Sento i suoi denti battere.
«Non sapevo dove altro andare.»
«Non qui», rispondo immediatamente. «È fottutamente tardi e ho lezione domattina. Qualsiasi cosa sia, puoi tornare a un'ora normale.»
Non so nemmeno perché gli ho proposto di tornare, perché sono dannatamente sicuro che non lo farò mai entrare in casa mia. Torno a letto e mi tuffo sotto le coperte calde e accoglienti.
A quanto pare, mi ero perso la notizia dell'arrivo di un'ondata di gelo per stanotte e la mia stufetta portatile era già stata messa via, così ho impilato sul letto tutte le coperte che sono riuscito a trovare.
Rabbrividisco, incrociando le braccia al petto per scaldarmi. Come ha fatto quel pazzo bastardo a trovare casa mia?

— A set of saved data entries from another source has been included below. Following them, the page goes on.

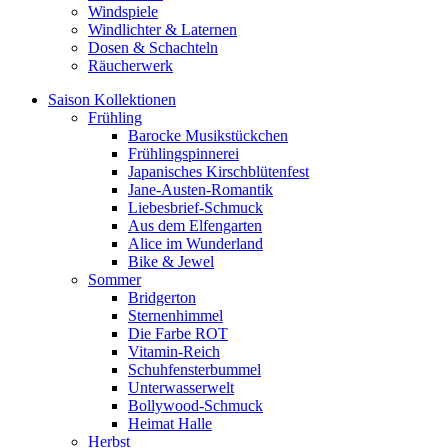
Windspiele
Windlichter & Laternen
Dosen & Schachteln
Räucherwerk
Saison Kollektionen
Frühling
Barocke Musikstückchen
Frühlingspinnerei
Japanisches Kirschblütenfest
Jane-Austen-Romantik
Liebesbrief-Schmuck
Aus dem Elfengarten
Alice im Wunderland
Bike & Jewel
Sommer
Bridgerton
Sternenhimmel
Die Farbe ROT
Vitamin-Reich
Schuhfensterbummel
Unterwasserwelt
Bollywood-Schmuck
Heimat Halle
Herbst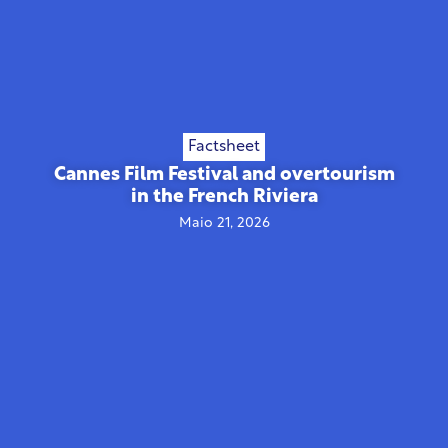
Factsheet
Cannes Film Festival and overtourism
in the French Riviera
Maio 21, 2026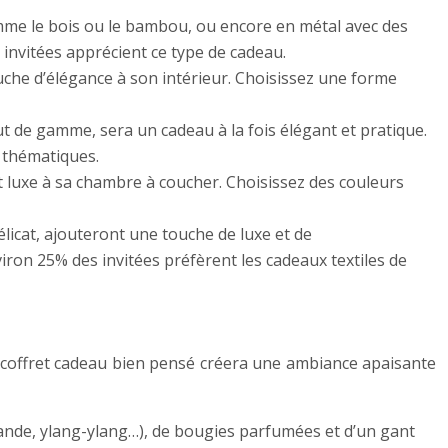
mme le bois ou le bambou, ou encore en métal avec des
 invitées apprécient ce type de cadeau.
uche d’élégance à son intérieur. Choisissez une forme
ut de gamme, sera un cadeau à la fois élégant et pratique.
x thématiques.
 luxe à sa chambre à coucher. Choisissez des couleurs
élicat, ajouteront une touche de luxe et de
iron 25% des invitées préfèrent les cadeaux textiles de
n coffret cadeau bien pensé créera une ambiance apaisante
avande, ylang-ylang…), de bougies parfumées et d’un gant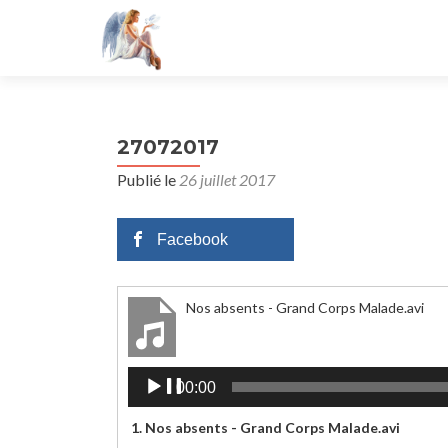
27072017
Publié le
26 juillet 2017
Facebook
Nos absents - Grand Corps Malade.avi
Lecteur
00:00
audio
1.
Nos absents - Grand Corps Malade.avi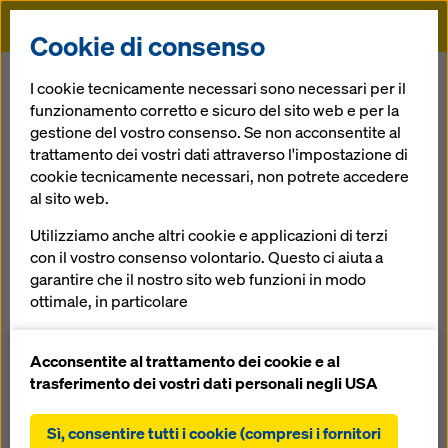
Doka
Cookie di consenso
Doka
Referenze
Yang Luo Bridge
I cookie tecnicamente necessari sono necessari per il
funzionamento corretto e sicuro del sito web e per la
gestione del vostro consenso. Se non acconsentite al
trattamento dei vostri dati attraverso l'impostazione di
cookie tecnicamente necessari, non potrete accedere
al sito web.
Yang Luo Bridge
Utilizziamo anche altri cookie e applicazioni di terzi
con il vostro consenso volontario. Questo ci aiuta a
Cina
garantire che il nostro sito web funzioni in modo
ottimale, in particolare
migliorare continuamente la funzionalità del
nostro sito web (cookie funzionali e statistici),
Acconsentite al trattamento dei cookie e al
facilitare un processo di acquisto senza problemi
trasferimento dei vostri dati personali negli USA
nell'online shop Doka (cookie funzionali e
Nella città industriale di Wuhan è stato realizzato questo
statistici),
imponente ponte sospeso lungo 1.280 m.
Sì, consentire tutti i cookie (compresi i fornitori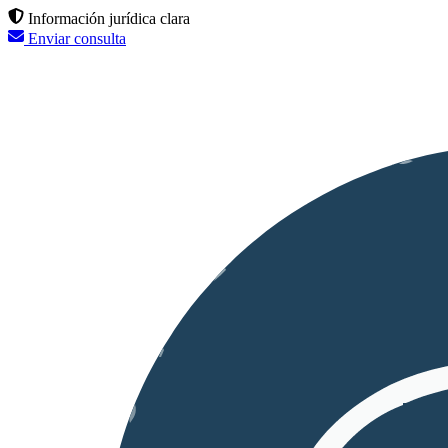
Información jurídica clara
Enviar consulta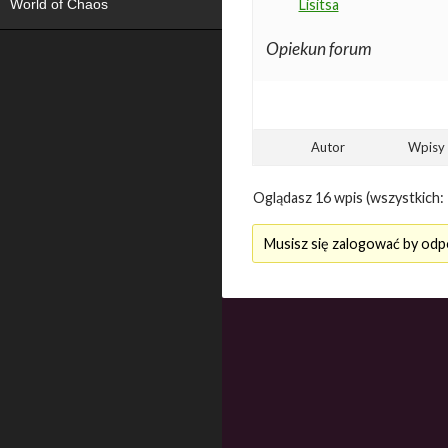
World of Chaos
Lisitsa
Opiekun forum
Autor
Wpisy
Oglądasz 16 wpis (wszystkich: 
Musisz się zalogować by odp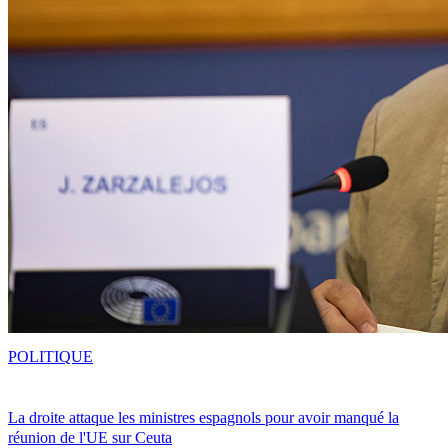
POLITIQUE
La droite attaque les ministres espagnols pour avoir manqué la
réunion de l'UE sur Ceuta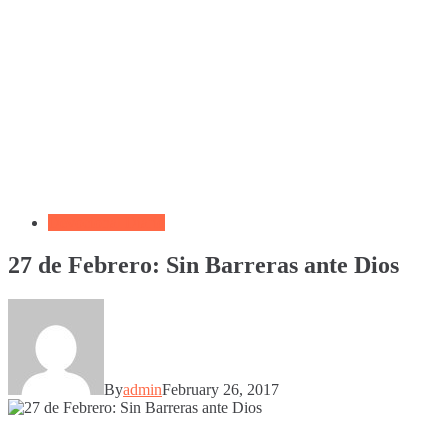
Devocional Diario
27 de Febrero: Sin Barreras ante Dios
By
admin
February 26, 2017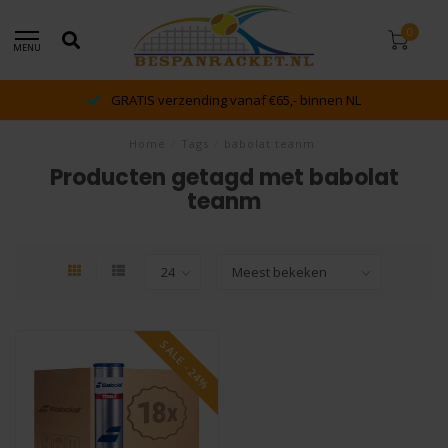
0
MENU
GRATIS verzending vanaf €65,- binnen NL
Home
/
Tags
/
babolat teanm
Producten getagd met babolat
teanm
SALE -24%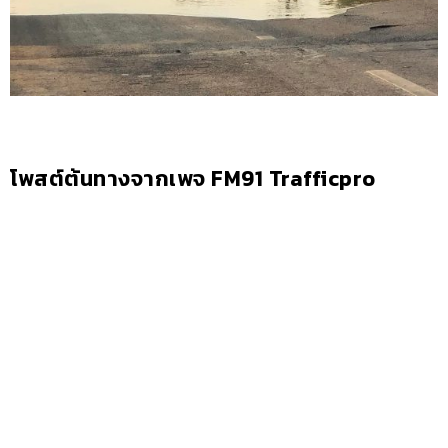
โพสต์ต้นทางจากเพจ FM91 Trafficpro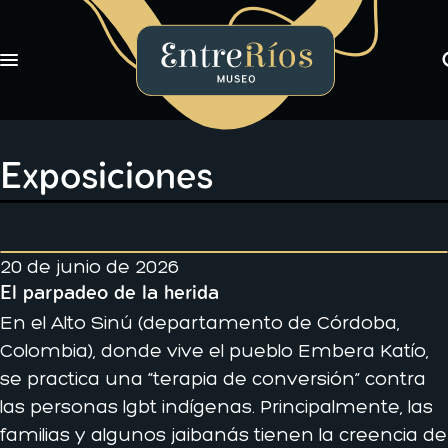
Toggle navigation
EntreRíos Museo
Exposiciones
Libros
Exposiciones
Novedades
Nosotros
20 de junio de 2026
El parpadeo de la herida
En el Alto Sinú (departamento de Córdoba,
Colombia), donde vive el pueblo Embera Katío,
se practica una “terapia de conversión” contra
las personas lgbt indígenas. Principalmente, las
familias y algunos jaibanás tienen la creencia de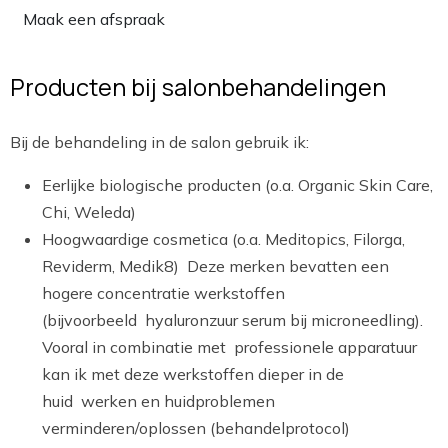
Maak een afspraak
Producten bij salonbehandelingen
Bij de behandeling in de salon gebruik ik:
Eerlijke biologische producten (o.a. Organic Skin Care,
Chi, Weleda)
Hoogwaardige cosmetica (o.a. Meditopics, Filorga,
Reviderm, Medik8) Deze merken bevatten een
hogere concentratie werkstoffen
(bijvoorbeeld hyaluronzuur serum bij microneedling).
Vooral in combinatie met professionele apparatuur
kan ik met deze werkstoffen dieper in de
huid werken en huidproblemen
verminderen/oplossen (behandelprotocol)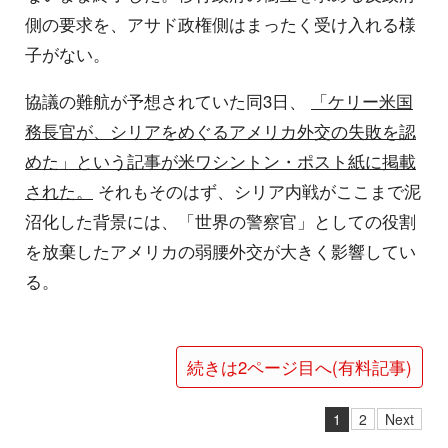
側の要求を、アサド政権側はまったく受け入れる様
子がない。
協議の難航が予想されていた同3日、
「ケリー米国
務長官が、シリアをめぐるアメリカ外交の失敗を認
めた」という記事が米ワシントン・ポスト紙に掲載
された。
それもそのはず、シリア内戦がここまで泥
沼化した背景には、「世界の警察官」としての役割
を放棄したアメリカの弱腰外交が大きく影響してい
る。
続きは2ページ目へ(有料記事)
1
2
Next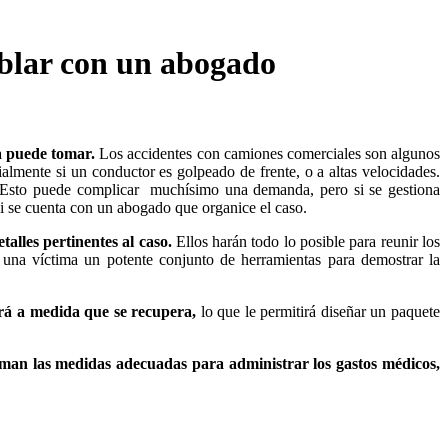
ablar con un abogado
a puede tomar.
Los accidentes con camiones comerciales son algunos
ialmente si un conductor es golpeado de frente, o a altas velocidades.
s. Esto puede complicar muchísimo una demanda, pero si se gestiona
si se cuenta con un abogado que organice el caso.
alles pertinentes al caso.
Ellos harán todo lo posible para reunir los
 a una víctima un potente conjunto de herramientas para demostrar la
irá a medida que se recupera,
lo que le permitirá diseñar un paquete
toman las medidas adecuadas para administrar los gastos médicos,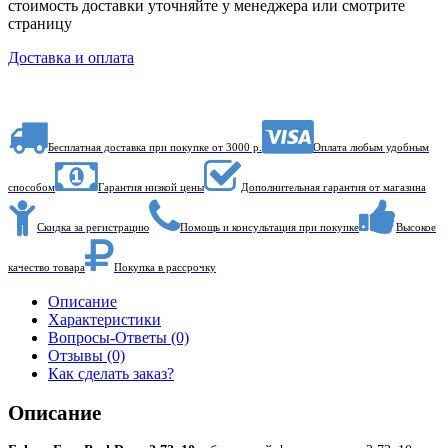
стоимость доставки уточняйте у менеджера или смотрите
страницу
Доставка и оплата
Бесплатная доставка при покупке от 3000 р.
Оплата любым удобным
способом
Гарантия низкой цены
Дополнительная гарантия от магазина
Скидка за регистрацию
Помощь и консультация при покупке
Высокое
качество товара
Покупка в рассрочку
Описание
Характеристики
Вопросы-Ответы (0)
Отзывы (0)
Как сделать заказ?
Описание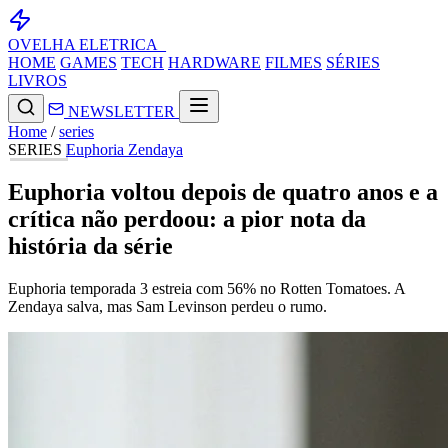
OVELHA
ELETRICA_
HOME
GAMES
TECH
HARDWARE
FILMES
SÉRIES
LIVROS
NEWSLETTER
Home
/
series
SERIES
Euphoria
Zendaya
Euphoria voltou depois de quatro anos e a
crítica não perdoou: a pior nota da
história da série
Euphoria temporada 3 estreia com 56% no Rotten Tomatoes. A
Zendaya salva, mas Sam Levinson perdeu o rumo.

È passata poco più di una settimana dall'incidente nella caffetteria. Mona e io ci evitiamo a lezione. Potrei sopportare l'imbarazzo, ma questo non significa che io abbia voglia di vedere Hamlet, soprattutto nella mia dannata casa.
Mi rigiro nel letto, incapace di mettermi comodo o di scaldarmi mentre penso ad Hamlet là fuori. Guardo di nuovo il cellulare. 2:28 del mattino.
Domani avrò una giornata di merda a scuola. Lo so e basta.
L'app del meteo sul mio schermo dice che fuori ci sono meno cinque gradi.
Spero che sia andato a casa. Anche se è uno stronzo, questo freddo potrebbe uccidere. Non credo nemmeno che abbia un cappotto o roba del genere.
Gemo, mentre quel pensiero insistente mi trascina di nuovo fuori dal letto e mi riporta al citofono.
«Sei ancora lì?»
Il sibilo del vento si sente ancora, ma una voce tremante finalmente mi risponde. «Sono ancora qui.»
«Porca puttana», ringhio. «Entra. Che problemi hai?»
Premo il pulsante per aprire il portone per cinque secondi, prima di correre in bagno a mettermi una vestaglia. Non è calda, ma è meglio di niente. Mi precipito di nuovo alla porta e aspetto che bussi.
Passano cinque minuti e sto ancora aspettando. Non dovrebbe volerci più di due o tre minuti per arrivare alla mia porta. Sto per tornare a letto quando sento bussare leggermente dall'altra parte.
Tolgo la catenella di sicurezza, pronto a scatenare l'inferno, ma ogni commento acido che avevo in mente muore quando vengo accolto dal volto insanguinato di Hamlet.
I denti di Hamlet battono mentre mi rivolge un debole sorriso e dice: «Ciao, nanetto.»